**Requirement:**
Hunt for the word "Аккаунты" across the entries below, copying each line that holds it.

┄┄┄┄┄┄

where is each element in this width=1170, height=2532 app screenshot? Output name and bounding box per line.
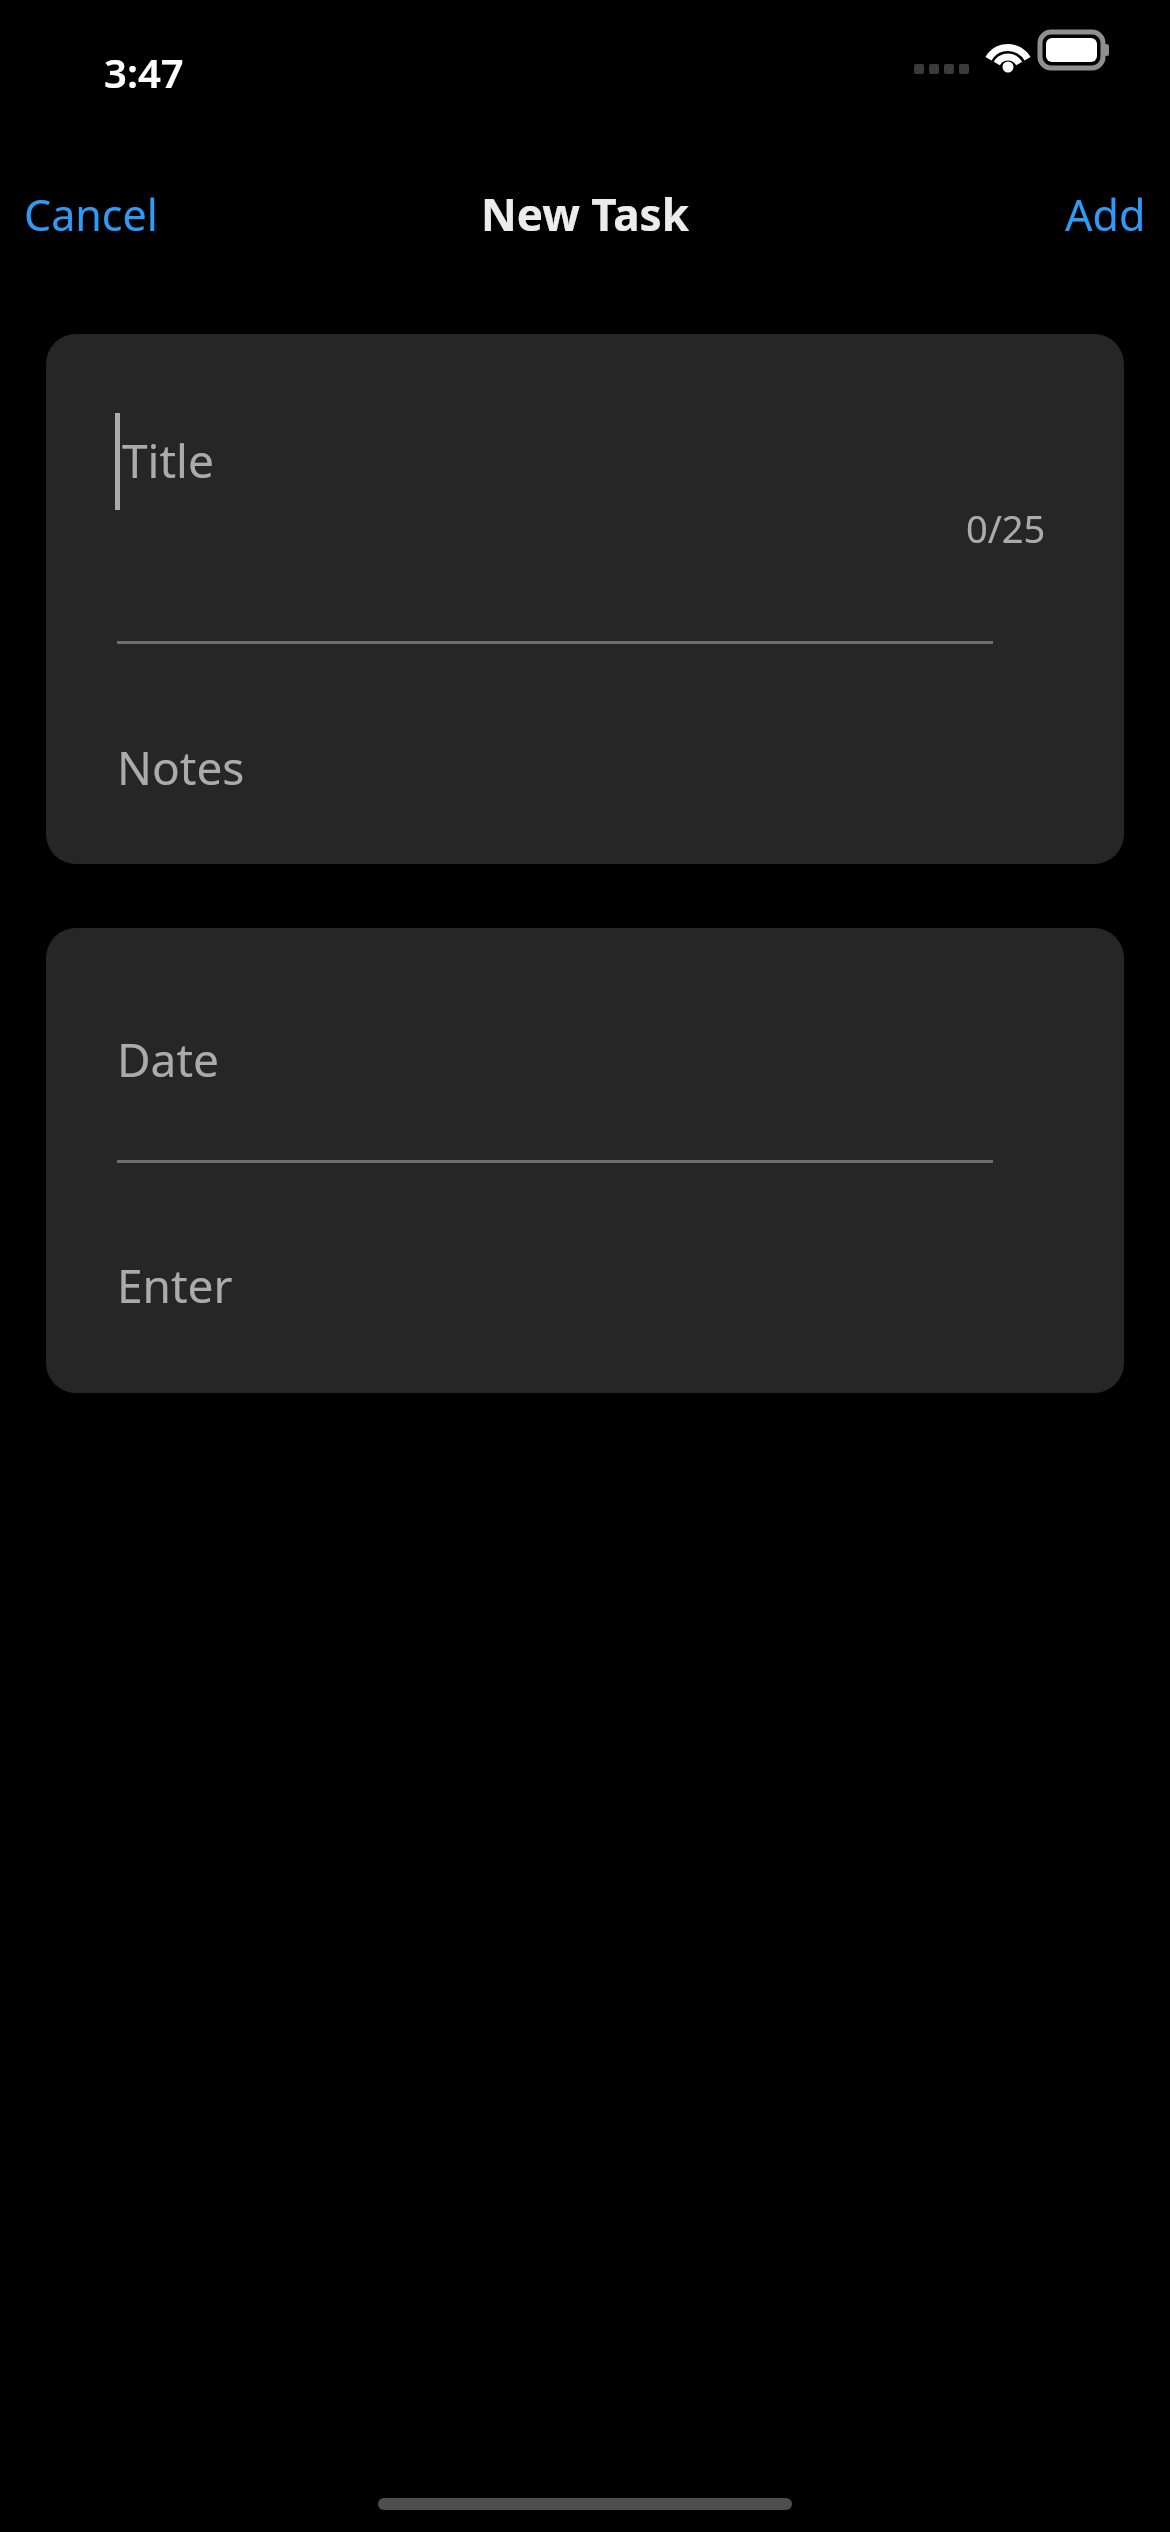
button[interactable]: Notes — [46, 646, 1124, 864]
staticText: Cancel — [24, 185, 158, 244]
staticText: New Task — [481, 184, 689, 244]
staticText: 0/25 — [966, 502, 1046, 554]
button[interactable]: Add — [1041, 171, 1170, 258]
button[interactable]: Enter — [46, 1164, 1124, 1393]
staticText: Notes — [117, 736, 245, 799]
button[interactable]: Cancel — [0, 171, 182, 258]
button[interactable]: Date — [46, 928, 1124, 1164]
staticText: Title — [122, 429, 214, 492]
staticText: Date — [117, 1028, 219, 1091]
staticText: 3:47 — [104, 45, 184, 99]
button[interactable]: Title — [46, 334, 1124, 646]
staticText: Add — [1065, 185, 1146, 244]
staticText: Enter — [117, 1254, 233, 1317]
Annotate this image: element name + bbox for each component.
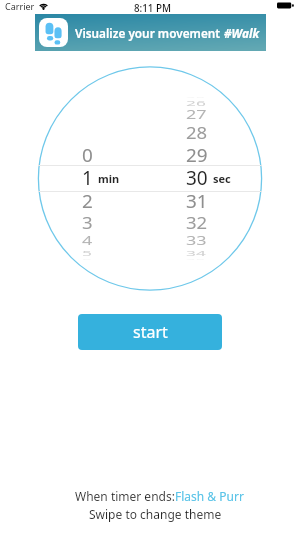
staticText: 27 [186, 107, 207, 123]
staticText: 28 [186, 122, 208, 144]
staticText: 3 [82, 212, 93, 234]
staticText: #Walk [224, 25, 260, 41]
staticText: 0 [82, 142, 93, 167]
staticText: 26 [186, 98, 206, 108]
staticText: Visualize your movement [75, 25, 224, 41]
button[interactable]: Visualize your movement [35, 14, 266, 51]
staticText: 1 [82, 165, 93, 191]
staticText: 31 [186, 188, 208, 213]
staticText: 5 [82, 248, 92, 258]
staticText: 30 [186, 165, 208, 191]
staticText: 33 [186, 233, 207, 249]
staticText: 32 [186, 212, 208, 234]
staticText: Swipe to change theme [89, 506, 222, 522]
staticText: start [133, 321, 168, 343]
staticText: sec [213, 171, 231, 186]
staticText: 25 [186, 96, 205, 98]
staticText: When timer ends: [75, 488, 175, 504]
staticText: min [98, 171, 120, 186]
button[interactable]: Flash & Purr [175, 488, 244, 504]
staticText: 8:11 PM [134, 2, 171, 15]
staticText: 4 [82, 233, 92, 249]
staticText: 6 [82, 258, 92, 260]
staticText: 29 [186, 142, 208, 167]
staticText: Carrier [5, 0, 35, 12]
staticText: 2 [82, 188, 93, 213]
button[interactable]: start [78, 314, 222, 350]
staticText: 34 [186, 248, 206, 258]
staticText: 35 [186, 258, 205, 260]
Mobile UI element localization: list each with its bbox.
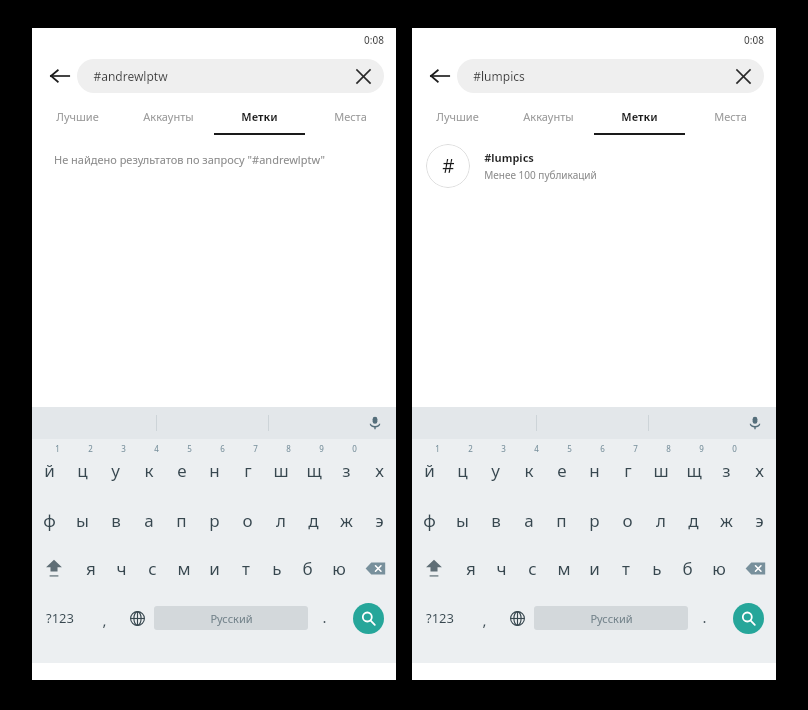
button[interactable]: ж [330, 496, 363, 544]
button[interactable]: # [412, 135, 776, 197]
button[interactable]: 4 [132, 439, 165, 496]
button[interactable]: 3 [99, 439, 132, 496]
button[interactable]: р [198, 496, 231, 544]
button[interactable]: #lumpics [457, 59, 764, 93]
button[interactable]: 2 [446, 439, 479, 496]
staticText: 1 [435, 443, 440, 454]
button[interactable]: 8 [644, 439, 677, 496]
button[interactable]: Shift [32, 544, 75, 592]
button[interactable]: я [75, 544, 106, 592]
button[interactable]: Русский [534, 606, 688, 630]
button[interactable]: в [479, 496, 512, 544]
button[interactable]: , [468, 592, 500, 644]
button[interactable]: я [455, 544, 486, 592]
button[interactable]: 6 [578, 439, 611, 496]
button[interactable]: Clear [350, 63, 376, 89]
button[interactable]: ы [66, 496, 99, 544]
button[interactable]: 9 [677, 439, 710, 496]
button[interactable]: о [231, 496, 264, 544]
button[interactable]: ю [703, 544, 734, 592]
button[interactable]: п [165, 496, 198, 544]
button[interactable]: ь [261, 544, 292, 592]
button[interactable]: 7 [231, 439, 264, 496]
button[interactable]: #andrewlptw [77, 59, 384, 93]
button[interactable]: 1 [32, 439, 66, 496]
button[interactable]: , [88, 592, 120, 644]
button[interactable]: 5 [165, 439, 198, 496]
button[interactable]: б [292, 544, 323, 592]
button[interactable]: э [363, 496, 396, 544]
button[interactable]: п [545, 496, 578, 544]
button[interactable]: Clear [730, 63, 756, 89]
button[interactable]: Shift [412, 544, 455, 592]
button[interactable]: Voice input [362, 410, 388, 436]
button[interactable]: Места [685, 100, 776, 133]
button[interactable]: т [230, 544, 261, 592]
button[interactable]: Search [720, 592, 776, 644]
button[interactable]: б [672, 544, 703, 592]
button[interactable]: с [137, 544, 168, 592]
button[interactable]: ?123 [412, 592, 468, 644]
button[interactable]: Места [305, 100, 396, 133]
staticText: 9 [319, 443, 324, 454]
button[interactable]: Back [420, 56, 460, 96]
button[interactable]: Backspace [354, 544, 396, 592]
button[interactable]: Backspace [734, 544, 776, 592]
button[interactable]: 0 [330, 439, 363, 496]
button[interactable]: 8 [264, 439, 297, 496]
button[interactable]: Аккаунты [123, 100, 214, 133]
button[interactable]: д [677, 496, 710, 544]
button[interactable]: Change language [120, 592, 154, 644]
button[interactable]: Back [40, 56, 80, 96]
button[interactable]: Voice input [742, 410, 768, 436]
button[interactable]: и [579, 544, 610, 592]
button[interactable]: м [168, 544, 199, 592]
button[interactable]: ь [641, 544, 672, 592]
button[interactable]: 4 [512, 439, 545, 496]
staticText: # [442, 153, 455, 179]
button[interactable]: ?123 [32, 592, 88, 644]
button[interactable]: 0 [710, 439, 743, 496]
button[interactable]: м [548, 544, 579, 592]
button[interactable]: 7 [611, 439, 644, 496]
button[interactable]: ч [486, 544, 517, 592]
staticText: э [375, 509, 384, 532]
button[interactable]: Change language [500, 592, 534, 644]
button[interactable]: Метки [594, 100, 685, 133]
button[interactable]: а [512, 496, 545, 544]
staticText: Места [714, 109, 747, 124]
button[interactable]: в [99, 496, 132, 544]
button[interactable]: о [611, 496, 644, 544]
button[interactable]: а [132, 496, 165, 544]
button[interactable]: т [610, 544, 641, 592]
button[interactable]: ж [710, 496, 743, 544]
button[interactable]: Лучшие [412, 100, 503, 133]
button[interactable]: 6 [198, 439, 231, 496]
button[interactable]: и [199, 544, 230, 592]
button[interactable]: Search [340, 592, 396, 644]
button[interactable]: д [297, 496, 330, 544]
button[interactable]: 3 [479, 439, 512, 496]
button[interactable]: ч [106, 544, 137, 592]
button[interactable]: х [363, 439, 396, 496]
button[interactable]: л [644, 496, 677, 544]
button[interactable]: ы [446, 496, 479, 544]
button[interactable]: 2 [66, 439, 99, 496]
button[interactable]: Русский [154, 606, 308, 630]
button[interactable]: Лучшие [32, 100, 123, 133]
button[interactable]: э [743, 496, 776, 544]
button[interactable]: . [308, 592, 340, 644]
button[interactable]: р [578, 496, 611, 544]
button[interactable]: 5 [545, 439, 578, 496]
button[interactable]: 9 [297, 439, 330, 496]
button[interactable]: л [264, 496, 297, 544]
button[interactable]: ф [412, 496, 446, 544]
button[interactable]: Аккаунты [503, 100, 594, 133]
button[interactable]: с [517, 544, 548, 592]
button[interactable]: ю [323, 544, 354, 592]
button[interactable]: Метки [214, 100, 305, 133]
button[interactable]: 1 [412, 439, 446, 496]
button[interactable]: ф [32, 496, 66, 544]
button[interactable]: х [743, 439, 776, 496]
button[interactable]: . [688, 592, 720, 644]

┄┄┄┄┄┄

**Result for this task:**
button[interactable]: Аккаунты [123, 100, 214, 133]
button[interactable]: Аккаунты [503, 100, 594, 133]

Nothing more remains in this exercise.